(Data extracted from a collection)
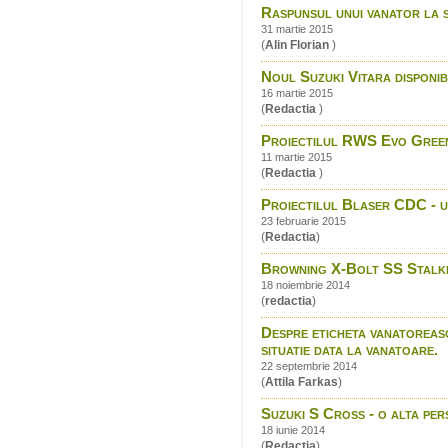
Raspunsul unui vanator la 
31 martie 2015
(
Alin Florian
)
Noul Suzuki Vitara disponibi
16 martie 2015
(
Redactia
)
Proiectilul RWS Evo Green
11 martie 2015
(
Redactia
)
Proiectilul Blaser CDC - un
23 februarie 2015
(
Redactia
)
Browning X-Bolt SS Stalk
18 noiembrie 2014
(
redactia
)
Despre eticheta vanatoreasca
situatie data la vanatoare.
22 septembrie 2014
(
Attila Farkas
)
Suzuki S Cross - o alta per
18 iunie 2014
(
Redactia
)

...

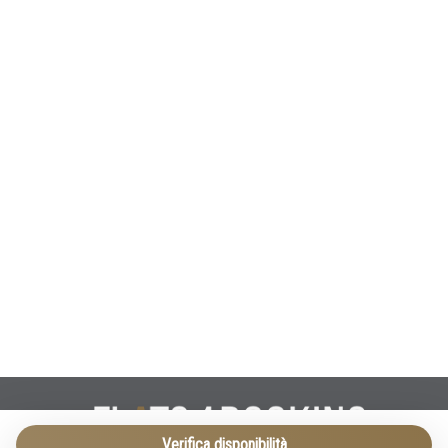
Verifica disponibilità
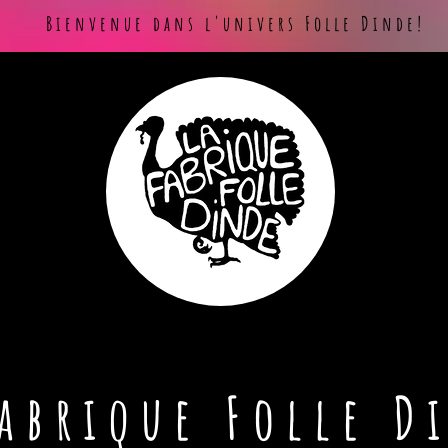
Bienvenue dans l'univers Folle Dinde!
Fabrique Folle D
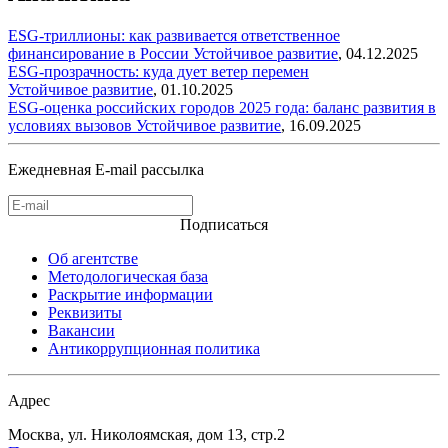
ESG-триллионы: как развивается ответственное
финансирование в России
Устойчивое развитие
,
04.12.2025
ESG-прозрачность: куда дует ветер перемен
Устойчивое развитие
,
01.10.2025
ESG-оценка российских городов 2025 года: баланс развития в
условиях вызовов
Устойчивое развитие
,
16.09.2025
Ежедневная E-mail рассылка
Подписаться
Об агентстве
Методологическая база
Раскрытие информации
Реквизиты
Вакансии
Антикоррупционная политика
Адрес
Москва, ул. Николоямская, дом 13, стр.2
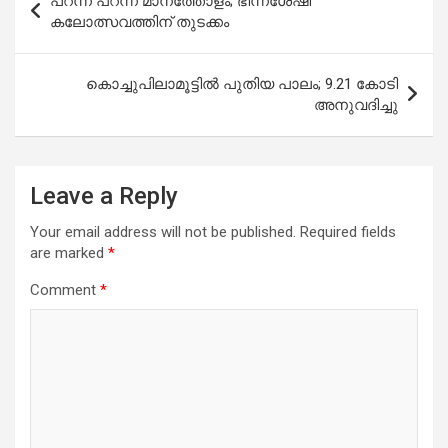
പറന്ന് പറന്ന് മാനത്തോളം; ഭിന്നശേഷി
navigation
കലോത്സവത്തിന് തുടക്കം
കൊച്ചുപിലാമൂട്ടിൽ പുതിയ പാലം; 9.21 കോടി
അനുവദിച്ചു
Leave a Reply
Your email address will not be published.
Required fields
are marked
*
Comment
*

---

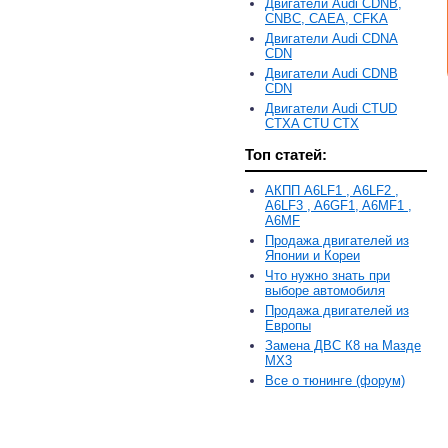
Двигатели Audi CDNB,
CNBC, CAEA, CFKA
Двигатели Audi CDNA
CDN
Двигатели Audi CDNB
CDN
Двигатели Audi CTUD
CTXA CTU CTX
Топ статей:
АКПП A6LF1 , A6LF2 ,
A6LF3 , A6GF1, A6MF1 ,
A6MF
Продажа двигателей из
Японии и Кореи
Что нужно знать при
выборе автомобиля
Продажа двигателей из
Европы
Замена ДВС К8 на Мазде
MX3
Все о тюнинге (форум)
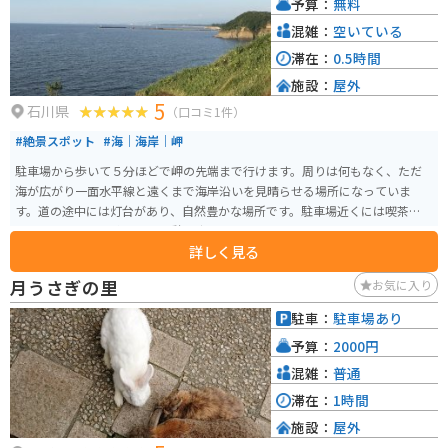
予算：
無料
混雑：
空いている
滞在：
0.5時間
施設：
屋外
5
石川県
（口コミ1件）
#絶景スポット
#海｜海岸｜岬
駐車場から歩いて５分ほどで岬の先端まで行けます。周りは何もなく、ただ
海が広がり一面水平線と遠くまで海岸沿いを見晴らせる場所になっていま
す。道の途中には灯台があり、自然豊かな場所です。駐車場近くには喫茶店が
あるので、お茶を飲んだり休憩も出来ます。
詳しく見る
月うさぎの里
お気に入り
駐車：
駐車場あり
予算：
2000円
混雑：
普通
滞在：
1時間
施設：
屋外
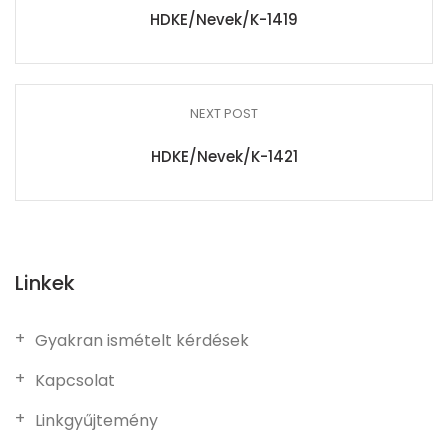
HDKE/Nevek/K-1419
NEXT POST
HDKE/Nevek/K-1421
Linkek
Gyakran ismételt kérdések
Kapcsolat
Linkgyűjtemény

• _Task brief_
Among the entries above, the lines between the ones containing "HDKE/Nevek/K-1419" and "Linkgyűjtemény", inclusive, are to be transcribed exactly. No other line is to be given.

• _Exercise response_
HDKE/Nevek/K-1419
NEXT POST
HDKE/Nevek/K-1421
Linkek
Gyakran ismételt kérdések
Kapcsolat
Linkgyűjtemény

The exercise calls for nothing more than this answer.